Task directions
Copy out each entry below verbatim, skipping the images.

Records for processing
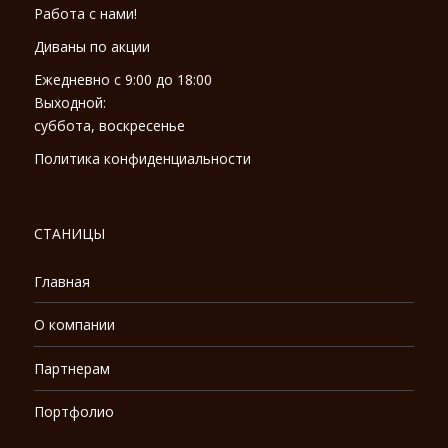
Работа с нами!
Диваны по акции
Ежедневно с 9:00 до 18:00
Выходной:
суббота, воскресенье
Политика конфиденциальности
СТАНИЦЫ
Главная
О компании
Партнерам
Портфолио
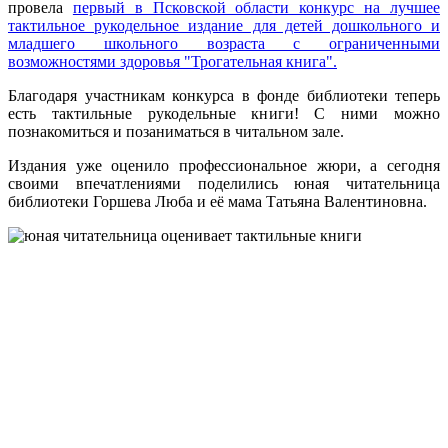
провела
первый в Псковской области конкурс на лучшее
тактильное рукодельное издание для детей дошкольного и
младшего школьного возраста с ограниченными
возможностями здоровья "Трогательная книга".
Благодаря участникам конкурса в фонде библиотеки теперь
есть тактильные рукодельные книги! С ними можно
познакомиться и позаниматься в читальном зале.
Издания уже оценило профессиональное жюри, а сегодня
своими впечатлениями поделились юная читательница
библиотеки Горшева Люба и её мама Татьяна Валентиновна.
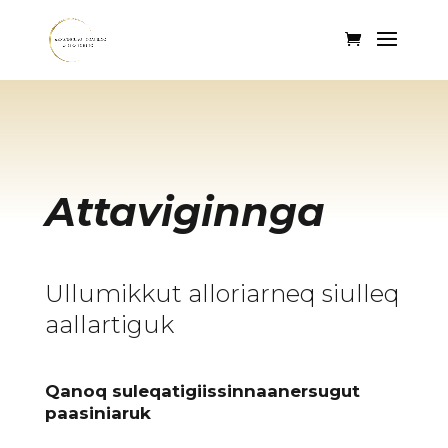
Attaviginnga
Ullumikkut alloriarneq siulleq
aallartiguk
Qanoq suleqatigiissinnaanersugut
paasiniaruk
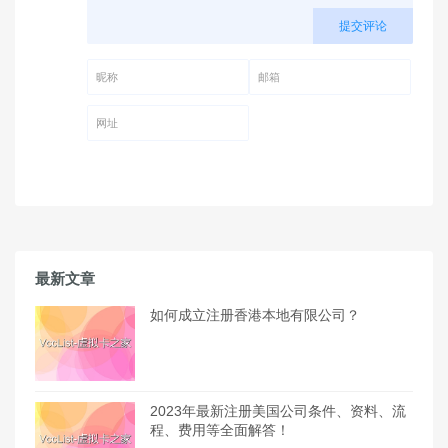
提交评论
昵称 (必填)
邮箱 (必填)
网址
最新文章
如何成立注册香港本地有限公司？
2023年最新注册美国公司条件、资料、流
程、费用等全面解答！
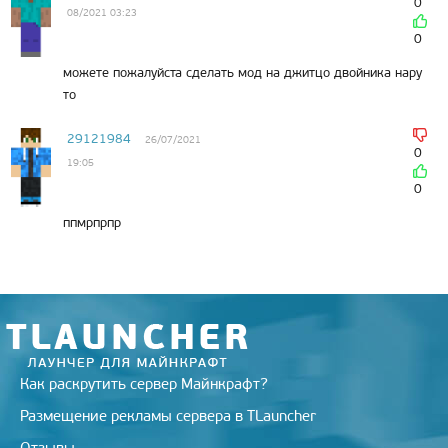
0
08/2021 03:23
0
можете пожалуйста сделать мод на джитцо двойника нару
то
29121984
26/07/2021
0
19:05
0
ппмрпрпр
Как раскрутить сервер Майнкрафт?
Размещение рекламы сервера в TLauncher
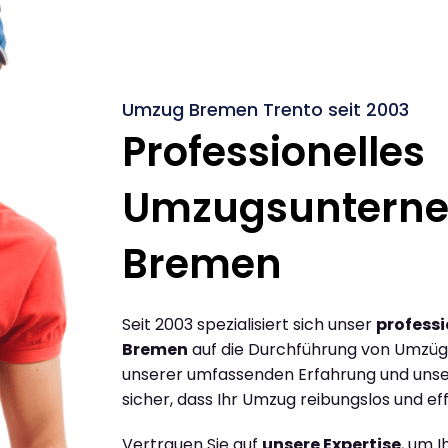
Umzug Bremen Trento seit 2003
Professionelles
Umzugsuntern
Bremen
Seit 2003 spezialisiert sich unser
profess
Bremen
auf die Durchführung von Umzüg
unserer umfassenden Erfahrung und unse
sicher, dass Ihr Umzug reibungslos und effi
Vertrauen Sie auf
unsere Expertise
, um 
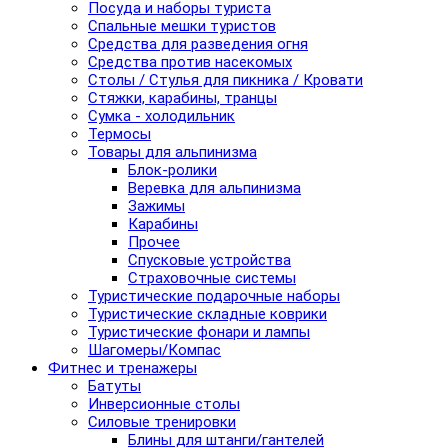
Посуда и наборы туриста
Спальные мешки туристов
Средства для разведения огня
Средства против насекомых
Столы / Стулья для пикника / Кровати
Стяжки, карабины, транцы
Сумка - холодильник
Термосы
Товары для альпинизма
Блок-ролики
Веревка для альпинизма
Зажимы
Карабины
Прочее
Спусковые устройства
Страховочные системы
Туристические подарочные наборы
Туристические складные коврики
Туристические фонари и лампы
Шагомеры/Компас
Фитнес и тренажеры
Батуты
Инверсионные столы
Силовые тренировки
Блины для штанги/гантелей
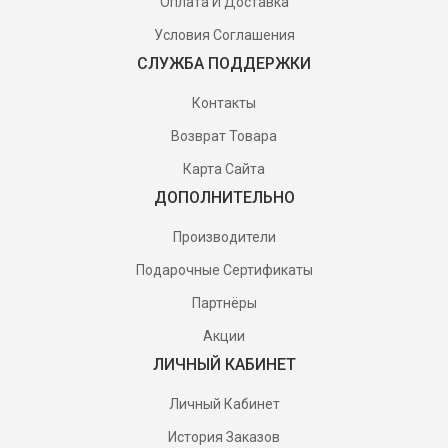
Оплата И Доставка
Условия Соглашения
СЛУЖБА ПОДДЕРЖКИ
Контакты
Возврат Товара
Карта Сайта
ДОПОЛНИТЕЛЬНО
Производители
Подарочные Сертификаты
Партнёры
Акции
ЛИЧНЫЙ КАБИНЕТ
Личный Кабинет
История Заказов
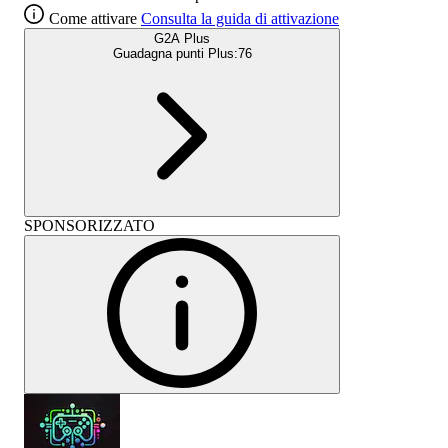
Come attivare
Consulta la guida di attivazione
G2A Plus
Guadagna punti Plus:
76
SPONSORIZZATO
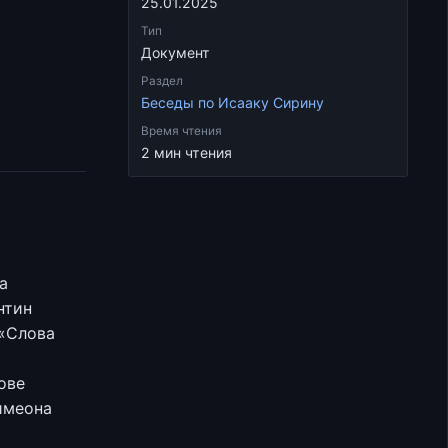
25.01.2025
Тип
Документ
Раздел
Беседы по Исааку Сирину
Время чтения
2 мин чтения
а
нтин
 «Слова
ове
имеона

Task response
Работа с нами!
Диваны по акции
Ежедневно с 9:00 до 18:00
Выходной:
суббота, воскресенье
Политика конфиденциальности
СТАНИЦЫ
Главная
О компании
Партнерам
Портфолио
провела
первый в Псковской области конкурс на лучшее
тактильное рукодельное издание для детей дошкольного и
младшего школьного возраста с ограниченными
возможностями здоровья "Трогательная книга".
Благодаря участникам конкурса в фонде библиотеки теперь
есть тактильные рукодельные книги! С ними можно
познакомиться и позаниматься в читальном зале.
Издания уже оценило профессиональное жюри, а сегодня
своими впечатлениями поделились юная читательница
библиотеки Горшева Люба и её мама Татьяна Валентиновна.
Attaviginnga
Ullumikkut alloriarneq siulleq
aallartiguk
Qanoq suleqatigiissinnaanersugut
paasiniaruk
提交评论
昵称 (必填)
邮箱 (必填)
网址
最新文章
如何成立注册香港本地有限公司？
2023年最新注册美国公司条件、资料、流
程、费用等全面解答！
0
08/2021 03:23
0
можете пожалуйста сделать мод на джитцо двойника нару
то
29121984
26/07/2021
0
19:05
0
ппмрпрпр
Как раскрутить сервер Майнкрафт?
Размещение рекламы сервера в TLauncher
Umzug Bremen Trento seit 2003
Professionelles
Umzugsuntern
Bremen
Seit 2003 spezialisiert sich unser
profess
Bremen
auf die Durchführung von Umzüg
unserer umfassenden Erfahrung und unse
sicher, dass Ihr Umzug reibungslos und effi
Vertrauen Sie auf
unsere Expertise
, um 
Посуда и наборы туриста
Спальные мешки туристов
Средства для разведения огня
Средства против насекомых
Столы / Стулья для пикника / Кровати
Стяжки, карабины, транцы
Сумка - холодильник
Термосы
Товары для альпинизма
Блок-ролики
Веревка для альпинизма
Зажимы
Карабины
Прочее
Спусковые устройства
Страховочные системы
Туристические подарочные наборы
Туристические складные коврики
Туристические фонари и лампы
Шагомеры/Компас
Фитнес и тренажеры
Батуты
Инверсионные столы
Силовые тренировки
Блины для штанги/гантелей
Оплата И Доставка
Условия Соглашения
СЛУЖБА ПОДДЕРЖКИ
Контакты
Возврат Товара
Карта Сайта
ДОПОЛНИТЕЛЬНО
Производители
Подарочные Сертификаты
Партнёры
Акции
ЛИЧНЫЙ КАБИНЕТ
Личный Кабинет
История Заказов
Come attivare
Consulta la guida di attivazione
G2A Plus
Guadagna punti Plus:
76
SPONSORIZZATO
25.01.2025
Тип
Документ
Раздел
Беседы по Исааку Сирину
Время чтения
2 мин чтения
а
нтин
 «Слова
ове
имеона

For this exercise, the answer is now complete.